Я снова одинок, еще больше, чем прежде.

 

Я брожу как лунатик. Вокруг меня ходят люди, но они точно тени потустороннего мира.

Мне бы надо уехать. Но что-то удерживает меня — эти улицы, эти дома, эти фонари, — и вместо того чтобы уехать, я все хожу среди них взад-вперед. Я пристально смотрю на все окружающее, словно у всех этих улиц, домов, фонарей есть человеческие глаза. Неужели кто-то ходит за мной следом?

Мне нравятся мосты на окраинах. Я прихожу туда, не замечая, куда иду, до тех пор, пока не останавливаюсь у какого-нибудь моста, и стою там часами. Внезапно меня осеняет, что я смотрю на лодку, привязанную внизу у берега, или на дерево, которое склоняется к воде. А бывает и так, что я внезапно замечаю небесный свод, месяц, который скользит по небу, или дуновение ветерка, который проносится над моей головой. Иногда какой-нибудь случайный прохожий так странно смотрит мне в глаза!

 

Мне кажется, будто я живу в рабочем квартале на окраине. Там постоянно встречаешь опущенные головы с глубоко запавшими глазами и выступающими скулами; люди эти живут и умирают под камнями, подобно боящимся света жукам, слоникам пихтовым. Я чувствую, что эти люди мне сродни.
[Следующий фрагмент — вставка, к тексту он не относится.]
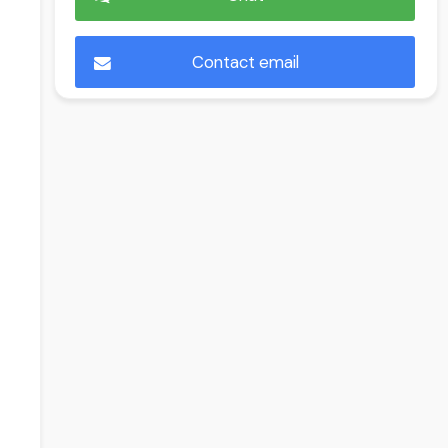
Contact email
На бульварах я заболеваю. Пышные груди, гордо поднятые головы, платья, колышущиеся на соблазнительных бедрах, улыбки — все это такое кричащее! Поцелуи, заздравные тосты, красота дам, прикосновения ласковых мужских рук в манящей темноте экипажей, звуки поцелуев за портьерами, застольный обряд, когда пьют на брудершафт, поднимая бокал скверного вина, выразительные рукопожатия льстивых друзей — о, как все это удушающе отвратительно! Немой, застывший плач сжимает мне горло; человеческие радости подобны женщине легкого поведения, отравляющей воздух запахом своих дешевых духов.

Да, я должен уйти далеко-далеко, туда, где к небу возносится лишь дыхание земли и моря.

 

Да, я должен уйти. Я должен сделать это как можно незаметней. Я должен уйти как можно дальше от трамваев, асфальтированных улиц и театров. Потому что есть на свете нечто, что я должен узнать.
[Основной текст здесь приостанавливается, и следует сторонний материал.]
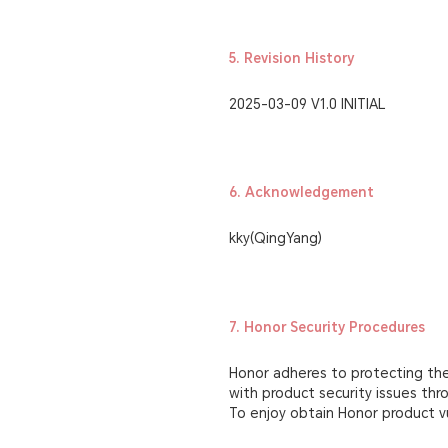
5. Revision History
2025-03-09 V1.0 INITIAL
6. Acknowledgement
kky(QingYang)
7. Honor Security Procedures
Honor adheres to protecting the 
with product security issues th
To enjoy obtain Honor product vu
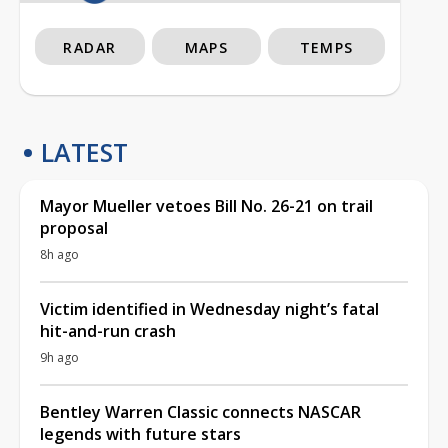
RADAR
MAPS
TEMPS
LATEST
Mayor Mueller vetoes Bill No. 26-21 on trail
proposal
8h ago
Victim identified in Wednesday night’s fatal
hit-and-run crash
9h ago
Bentley Warren Classic connects NASCAR
legends with future stars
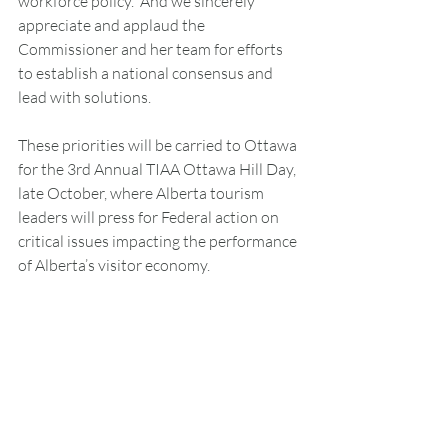
workforce policy.  And we sincerely 
appreciate and applaud the 
Commissioner and her team for efforts 
to establish a national consensus and 
lead with solutions.
These priorities will be carried to Ottawa 
for the 3rd Annual TIAA Ottawa Hill Day, 
late October, where Alberta tourism 
leaders will press for Federal action on 
critical issues impacting the performance 
of Alberta’s visitor economy.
А ночами на берегу великого моря разве не явятся и не снизойдут в мою душу как бы сказанные шепотом слова, быть может, вначале неясные и загадочные. Они беззвучны, но становятся все громче и громче по мере того, как все вокруг постепенно затихает.

Когда же совсем утихнут все эти режущие слух звуки, когда меня забудут и забудусь я сам, быть может, истина явится мне вновь и душа моя пробудится от сна?